Your Money and Your Day-to-Day Decisions

We started this article series talking about your money and your emotions. Our emotions have an effect on financial matters, whether we realize it or not. The everyday decisions we make also have an impact on long term success. Those decisions are made at the ice cream stand, the hardware store, the auto repair shop, and with many other things that don’t directly relate to investing.

Large vs Small Decisions

No one is blind to the fact that large purchases have a profound impact on financial plans. One of life’s little secrets, however, is this: our (seemingly) insignificant daily decisions play a bigger role in long term outcomes than most people realize. It’s not just about the dollars and cents. It’s about decision making habits, process and style. It’s about the landscape of your thinking.

You Write Your Own Rules

Your primary influence in money matters may have been your parents or other important people around you. You eventually form your own opinions and guidelines. Your guidelines aren’t set in stone and evolve through life’s experiences. The habit of buying your son’s ball team a weekly round of ice cream cones or buying drinks or dinner for the group of friends turns into a more general habit of painting outside the lines. New rules are formed without realizing it.

One of the best decisions you can make is to get an objective third party to help you write the financial rules you want to live by. Once the rules are established, it then becomes important to create a feedback loop for them to help you live by those rules. In the ebb and flow of life it’s very easy to lose sight of your established guidelines. A system of review keeps you on track. The good news is that people can adapt to a more disciplined approach when they understand the benefit they’ll enjoy in the long run. What starts out difficult can, in time, become very satisfying.

Living the Dream vs Living the Plan

A big mistake is made when people try to buy everything they think they can afford… right now. They fail to leave themselves enough financial margin to allow for changing conditions.

Here’s an example. A family buys a home at the top of their range of affordability. They’re thrilled with their new situation until a spouse loses their job. A poor economy means that the job loss is more than a temporary setback. The pressure mounts, as bills go unpaid. Their beautiful home is no longer a place of refuge, but a ball and chain. It goes without saying that nothing is being set aside for their future. The rest of the story gets very ugly.

What if that same family had a different, more conservative pattern of decision making? What if they bought a smaller home that still met their needs? The job loss would have been unfortunate, but the negative long term impact would be far less. They’re still able to get their cars repaired and keep up with basic home maintenance. Is their home everything they ever dreamed of? No. But they’re living the plan that will eventually lead to some of their dreams being fulfilled. Their story is generally happy.

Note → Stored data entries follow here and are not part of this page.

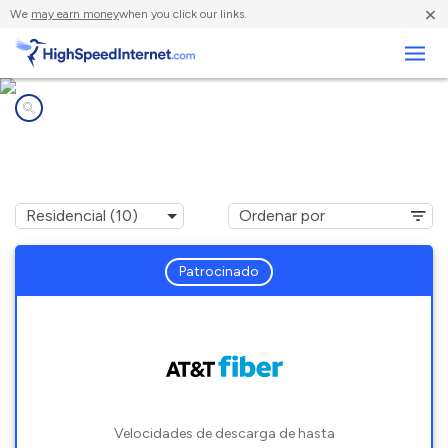
×
We
may earn money
when you click our links.
Negocios
Compañías de Internet en
Artois, CA
Patrocinado
Velocidades de descarga de hasta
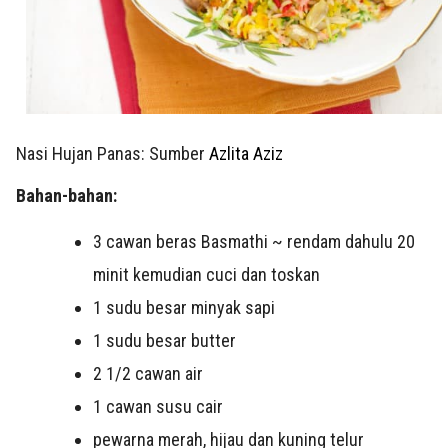
Nasi Hujan
Panas
: Sumber
Azlita Aziz
Bahan-bahan:
3 cawan beras Basmathi ~ rendam dahulu 20
minit kemudian cuci dan toskan
1 sudu besar minyak sapi
1 sudu besar butter
2 1/2 cawan air
1 cawan susu cair
pewarna merah, hijau dan kuning telur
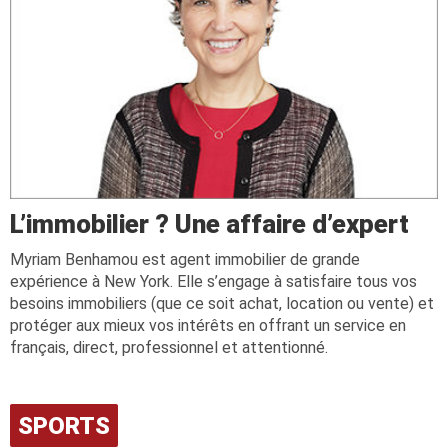
L’immobilier ? Une affaire d’expert
Myriam Benhamou est agent immobilier de grande
expérience à New York. Elle s’engage à satisfaire tous vos
besoins immobiliers (que ce soit achat, location ou vente) et
protéger aux mieux vos intérêts en offrant un service en
français, direct, professionnel et attentionné.
SPORTS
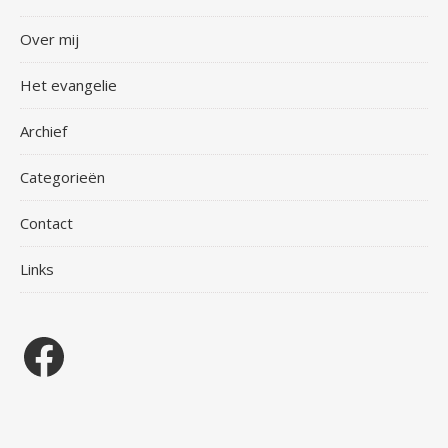
Over mij
Het evangelie
Archief
Categorieën
Contact
Links
Facebook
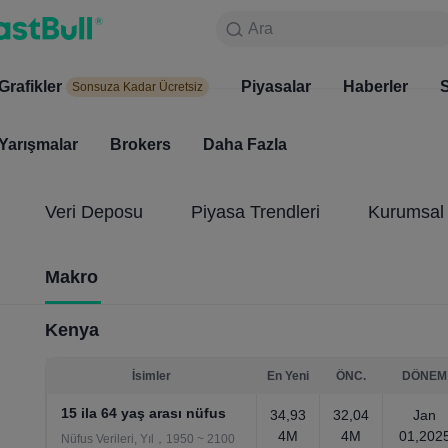
Ara
Ara
Ürünler
Grafikler
Grafikler
Piyasalar
Haberler
Piyasala
S
Sonsuza Kadar Ücretsiz
Sonsuza Kadar Ücretsiz
Yarışmalar
Brokers
Daha Fazla
Yarışmalar
Brokers
Veri Deposu
Piyasa Trendleri
Kurumsal 
Makro
Kenya
İsimler
En Yeni
ÖNC.
DÖNEM
15 ila 64 yaş arası nüfus
34,93
32,04
Jan
4M
4M
01,202
Nüfus Verileri, Yıl，1950 ~ 2100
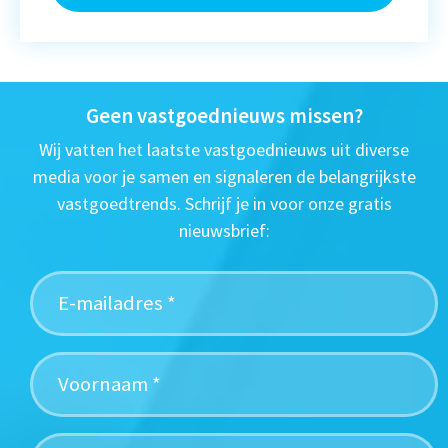
Geen vastgoednieuws missen?
Wij vatten het laatste vastgoednieuws uit diverse
media voor je samen en signaleren de belangrijkste
vastgoedtrends. Schrijf je in voor onze gratis
nieuwsbrief:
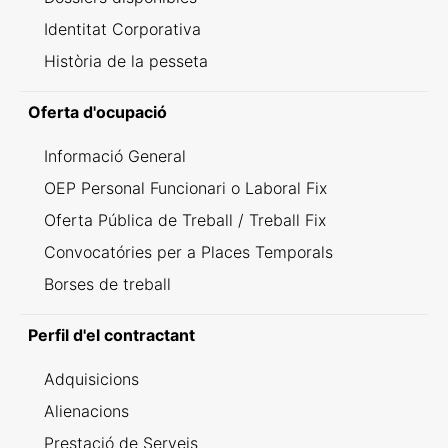
Identitat Corporativa
Història de la pesseta
Oferta d'ocupació
Informació General
OEP Personal Funcionari o Laboral Fix
Oferta Pública de Treball / Treball Fix
Convocatóries per a Places Temporals
Borses de treball
Perfil d'el contractant
Adquisicions
Alienacions
Prestació de Serveis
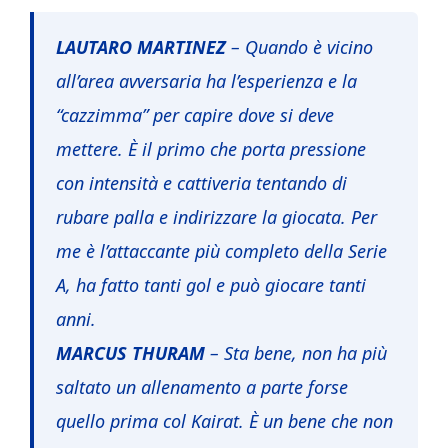
LAUTARO MARTINEZ
– Quando è vicino
all’area avversaria ha l’esperienza e la
“cazzimma” per capire dove si deve
mettere. È il primo che porta pressione
con intensità e cattiveria tentando di
rubare palla e indirizzare la giocata. Per
me è l’attaccante più completo della Serie
A, ha fatto tanti gol e può giocare tanti
anni.
MARCUS THURAM
– Sta bene, non ha più
saltato un allenamento a parte forse
quello prima col Kairat. È un bene che non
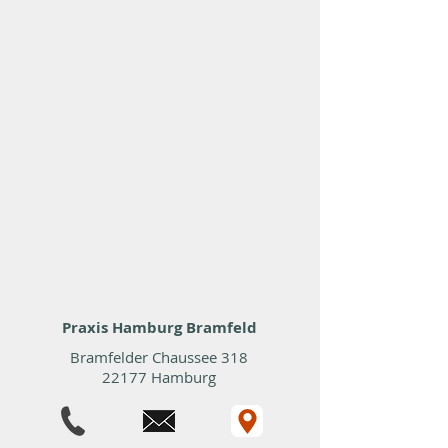
Praxis Hamburg Bramfeld
Bramfelder Chaussee 318
22177 Hamburg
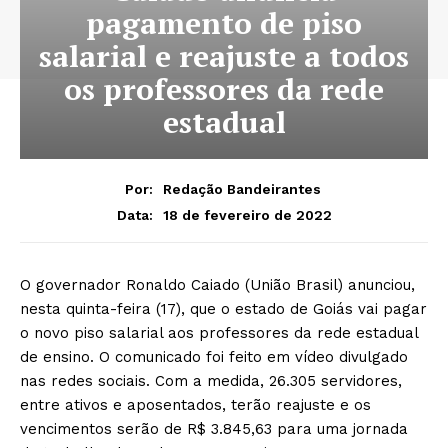
pagamento de piso
salarial e reajuste a todos
os professores da rede
estadual
Por:
Redação Bandeirantes
18 de fevereiro de 2022
Data:
O governador Ronaldo Caiado (União Brasil) anunciou,
nesta quinta-feira (17), que o estado de Goiás vai pagar
o novo piso salarial aos professores da rede estadual
de ensino. O comunicado foi feito em vídeo divulgado
nas redes sociais. Com a medida, 26.305 servidores,
entre ativos e aposentados, terão reajuste e os
vencimentos serão de R$ 3.845,63 para uma jornada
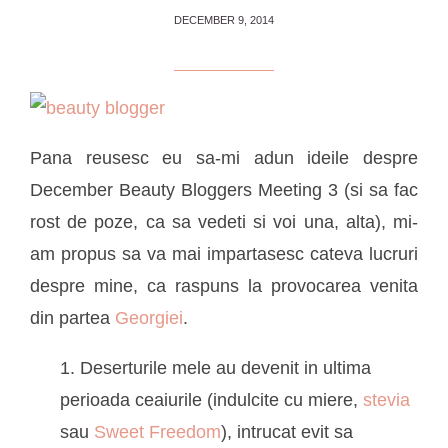
DECEMBER 9, 2014
Pana reusesc eu sa-mi adun ideile despre
December Beauty Bloggers Meeting 3 (si sa fac
rost de poze, ca sa vedeti si voi una, alta), mi-
am propus sa va mai impartasesc cateva lucruri
despre mine, ca raspuns la provocarea venita
din partea
Georgiei
.
1. Deserturile mele au devenit in ultima
perioada ceaiurile (indulcite cu miere,
stevia
sau
Sweet Freedom
), intrucat evit sa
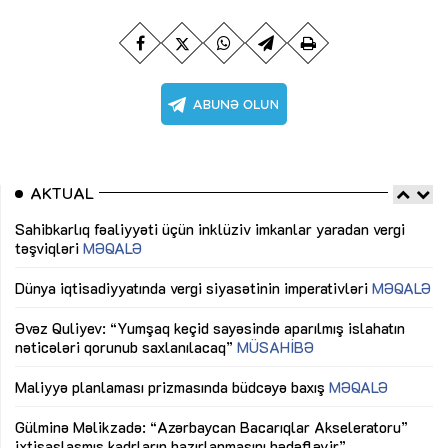
AKTUAL
Sahibkarlıq fəaliyyəti üçün inklüziv imkanlar yaradan vergi
“D
təşviqləri
MƏQALƏ
fə
lıq
Dünya iqtisadiyyatında vergi siyasətinin imperativləri
MƏQALƏ
Ni
mü
Əvəz Quliyev: “Yumşaq keçid sayəsində aparılmış islahatın
nəticələri qorunub saxlanılacaq”
MÜSAHİBƏ
Ay
ya
M
Maliyyə planlaması prizmasında büdcəyə baxış
MƏQALƏ
Az
Gülminə Məlikzadə: “Azərbaycan Bacarıqlar Akseleratoru”
ke
ixtisaslaşmış kadrların hazırlanmasını hədəfləyir”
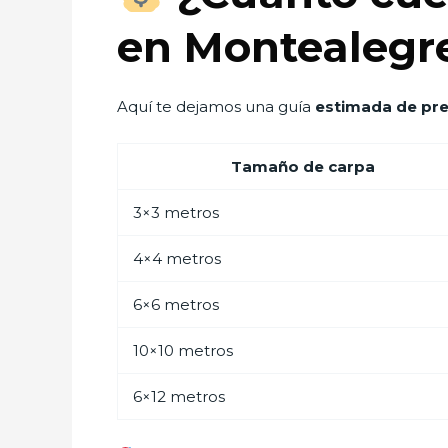
en Montealegr
Aquí te dejamos una guía
estimada de pre
Tamaño de carpa
3×3 metros
4×4 metros
6×6 metros
10×10 metros
6×12 metros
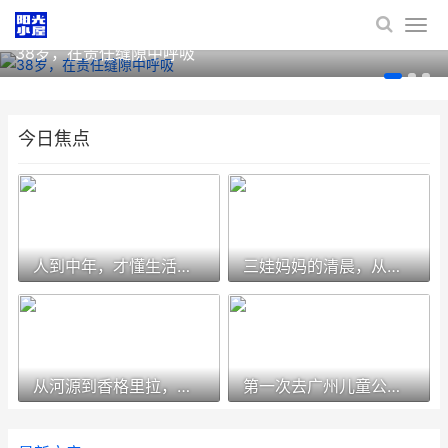
38岁，在责任缝隙中呼吸
今日焦点
人到中年，才懂生活很甜
三娃妈妈的清晨，从打仗开始
从河源到香格里拉，一场心灵朝圣
第一次去广州儿童公园溜娃经历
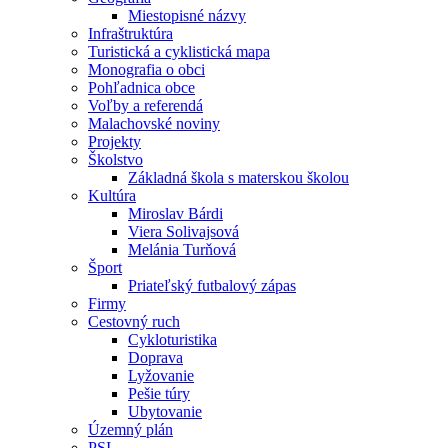
Miestopisné názvy
Infraštruktúra
Turistická a cyklistická mapa
Monografia o obci
Pohľadnica obce
Voľby a referendá
Malachovské noviny
Projekty
Školstvo
Základná škola s materskou školou
Kultúra
Miroslav Bárdi
Viera Solivajsová
Melánia Turňová
Šport
Priateľský futbalový zápas
Firmy
Cestovný ruch
Cykloturistika
Doprava
Lyžovanie
Pešie túry
Ubytovanie
Územný plán
PSI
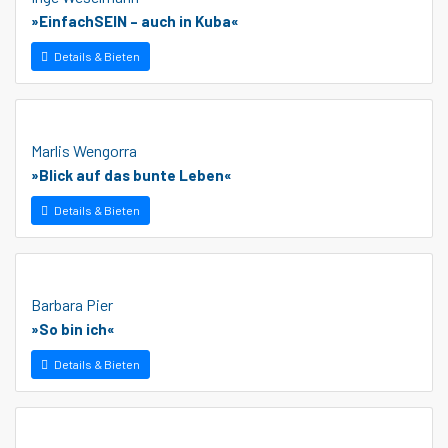
»EinfachSEIN – auch in Kuba«
Details & Bieten
Marlis Wengorra
»Blick auf das bunte Leben«
Details & Bieten
Barbara Pier
»So bin ich«
Details & Bieten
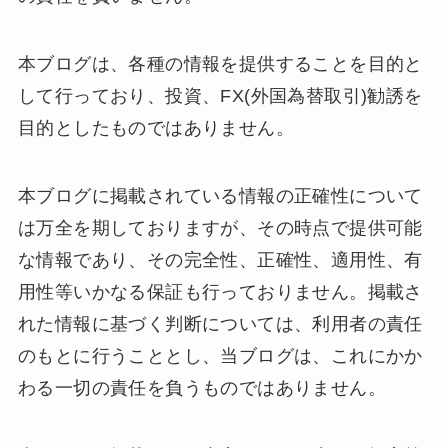
本ブログは、各種の情報を提供することを目的と
して行っており、投資、FX(外国為替取引)勧誘を
目的としたものではありません。
本ブログに掲載されている情報の正確性について
は万全を期しておりますが、その時点で提供可能
な情報であり、その完全性、正確性、適用性、有
用性等いかなる保証も行っておりません。掲載さ
れた情報に基づく判断については、利用者の責任
のもとに行うこととし、当ブログは、これにかか
わる一切の責任を負うものではありません。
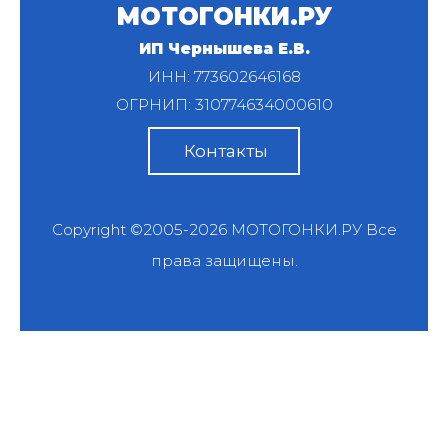
МОТОГОНКИ.РУ
ИП Чернышева Е.В.
ИНН: 773602646168
ОГРНИП: 310774634000610
Контакты
Copyright ©2005-2026
МОТОГОНКИ.РУ
Все
права защищены.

The point is this: The buying decision for the home was influenced by the pattern of decision making created at the ice cream stand, while out with friends and at the hardware store.

Apply the Stress Test

The Krilogy team likes to apply the “stress test” with our clients and their financial plans. We take into account possible changes such as rates of inflation or expected growth, potential significant events (both foreign and domestic), such as the most recent Brexit scenario, and other factors that can seriously alter their portfolio. Those potential scenarios serve as guideposts for investment and lifestyle decisions.

The stress test should be applied to your day-to-day buying decisions, both large and small. Simply ask the question, “What if…?” What if a job is lost? What if a child gets seriously ill? What if a car conks out before its time? This isn’t about living in fear. It’s about making daily decisions in light of certain possibilities and leaving room for a few curve balls.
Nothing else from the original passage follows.